## EXERCISE DESCRIPTION
The lines below, beginning at the one that contains "tophillkitchen" and ending at the last, are to be retyped exactly.

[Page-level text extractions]

================

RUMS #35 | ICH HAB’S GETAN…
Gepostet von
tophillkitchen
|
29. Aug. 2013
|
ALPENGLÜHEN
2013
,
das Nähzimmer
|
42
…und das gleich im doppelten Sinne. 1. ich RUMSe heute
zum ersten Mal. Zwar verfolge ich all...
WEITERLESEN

================

## RESPONSE BELOW
tophillkitchen
|
29. Aug. 2013
|
ALPENGLÜHEN
2013
,
das Nähzimmer
|
42
…und das gleich im doppelten Sinne. 1. ich RUMSe heute
zum ersten Mal. Zwar verfolge ich all...
WEITERLESEN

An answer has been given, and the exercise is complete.